Shockwave Therapy: A Brief History

The exploration of shock wave applications in medicine, from its initial discovery to the present, spans a relatively short period. During World War II, observations of lung injuries in castaways exposed to waterbomb explosions revealed the impact of shock waves on tissues, marking the first recognition of this phenomenon.

In the 1950s, systematic investigations into shock wave applications commenced. Electrohydraulic-generated shock waves demonstrated their ability to crush ceramic plates in water, leading to the first patent for an electrohydraulic shock wave generator in the United States (Frank Rieber, New York, Patent No. 2.559.277). Concurrently, the physical properties of electromagnetically generated shock waves were elucidated.

In 1966, a serendipitous event at Dornier company sparked interest in shock waves' effects on humans. High-velocity projectile experiments revealed that shock waves, generated from plate impact, could travel through the body. This prompted a program financed by the Department of Defense in Germany (1968-1971) to investigate shock wave interactions with biological tissue in animals. Results indicated long-distance effects, with minimal harm to muscles, fat, connective tissue, and intact bone.

The collaboration between researchers and physicians during these investigations led to the concept of using extracorporeal shock waves to disintegrate kidney stones. The first in-vitro disintegration of a kidney stone without direct contact occurred in 1971, paving the way for subsequent in-vivo and in-vitro experiments. In 1980, the first patient with a kidney stone was treated using a prototype lithotripter (Dornier Lithotripter HM1), and by 1983, the first commercial lithotripter (HM3, Dornier) was installed in Germany.

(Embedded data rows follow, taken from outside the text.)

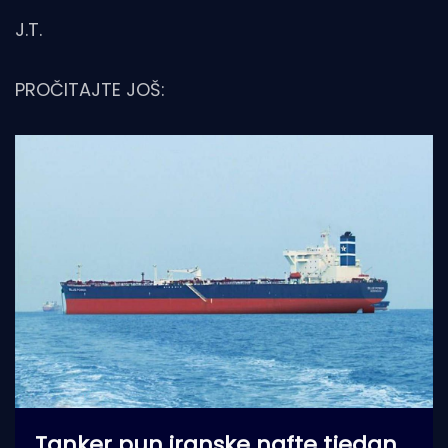
J.T.
PROČITAJTE JOŠ:
Tanker pun iranske nafte tjedan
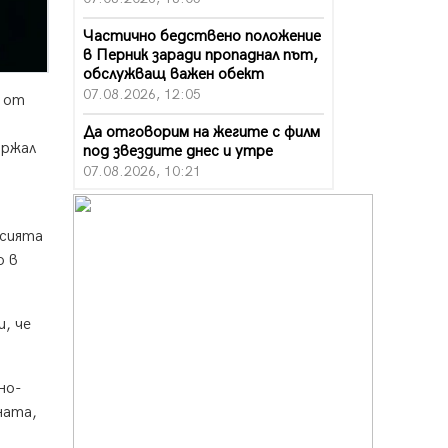
Частично бедствено положение
в Перник заради пропаднал път,
обслужващ важен обект
07.08.2026, 12:05
н от
Да отговорим на жегите с филм
ържал
под звездите днес и утре
07.08.2026, 10:21
Първите крачки в помощ на
пенсионерите в Перник, вече са
исията
факт
о в
07.08.2026, 09:18
Пак ограничават камионите по
магистралите в петък и неделя.
, че
Ето обходните маршрути
07.08.2026, 07:55
но-
Ето какво вдъхнови Здравка
ната,
Евтимова за новата ѝ книга
07.08.2026, 00:11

Extracorporeal shock wave therapy's application expanded to treat gallstones, with the first clinical treatment in 1985. Over the years, advancements in lithotripters eliminated the need for a bathtub and anesthesia, and more than 3 million patients have been treated since.

Beyond urology, shock waves have found success in orthopedics. Research in 1985 explored shock waves' influence on bones, revealing osteogenetic potential and the stimulation of fracture healing. In 1988, successful shock wave treatment of non-union cases in humans was reported, and subsequent studies showed success rates between 60% and 90%.

By the early 1990s, shock wave therapy extended to soft tissue diseases such as tendinitis calcarea, epicondylitis, and heel spur. Specialized devices like OssaTron and ReflecTron were developed, demonstrating high efficiency and low complications in clinical studies.

In summary, shockwave therapy, initially explored for its effects on wartime injuries, has evolved into a versatile medical intervention with applications in urology, orthopedics, and soft tissue diseases. Clinical studies consistently highlight its effectiveness with minimal complications.